Tuesday 14 October 2008

'The Executioners Song' by Norman Mailer




RRP: £12.99 Pages: 1050 True Crime/Biography Paperback


I did my best. I really did. I wanted to read this book, and found I just couldn't get past page 350. And that was fairly easy to do until page 300 when it just seemed to slow down so much it was like wading through sticky treacle sauce - just couldn't seem to go any faster, any easier.
To begin with, the book was easy and quick off of the mark. It gave the background of the main character - Gary Gilmore - who the book is about. And that was interesting and easy to read. However, after he got arrested, the book took a downward turn in that it went into too much detail. It was kind of like reading the encyclopedia cover-to-cover instead of just picking out the interesting bits. I always thought that books with lots of info would be good to read, but this once gave way too much. I personally felt it did not need to go into so much detail. For some readers, this might work, but not for me unfortunately.

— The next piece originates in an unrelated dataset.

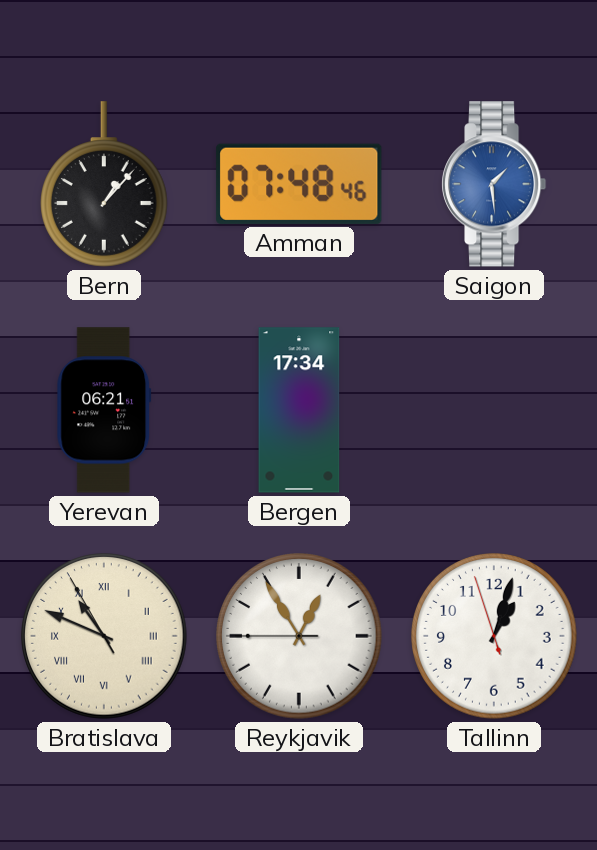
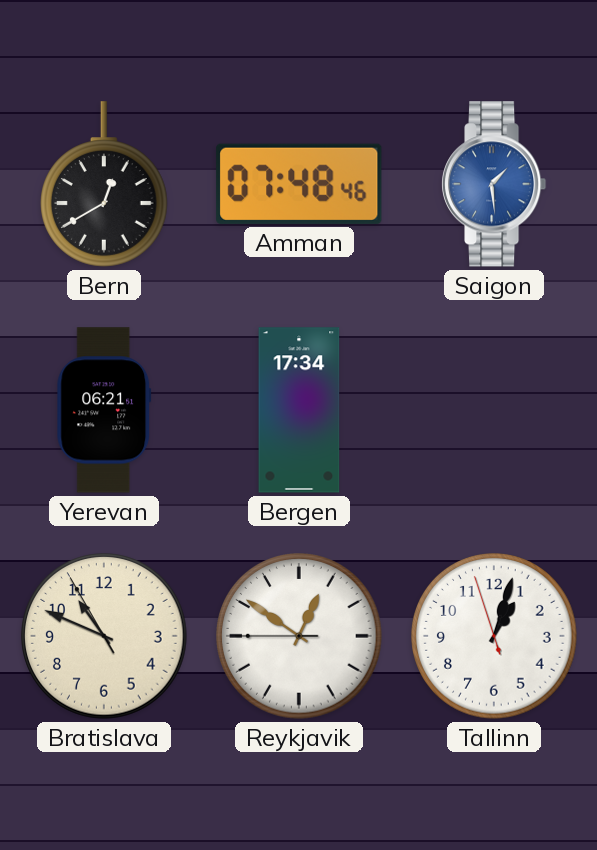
Bern: 1:07 -> 12:40
Bratislava numerals: Roman -> Arabic
Reykjavik: 12:54 -> 12:50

In the summer of 1976 Gary Gilmore robbed two men. Then he shot them in cold blood. For those murders Gilmore was sent languish on Death Row - and could confidently expect his sentence to be commuted to life imprisonment. In America, no one had been executed for twn years.


But Gary Gilmore wanted to die, and his ensuing battle with the authorities for the right to do so made him into a world-wide celebrity - and ensured that his execution turned into the most gruesome media event of the decade.


Maybe I will try and read this book again in a few months. It is well-written, but just not to my taste at the moment as too hard to really concentrate well on. And this book needs the concentration and the focus on details!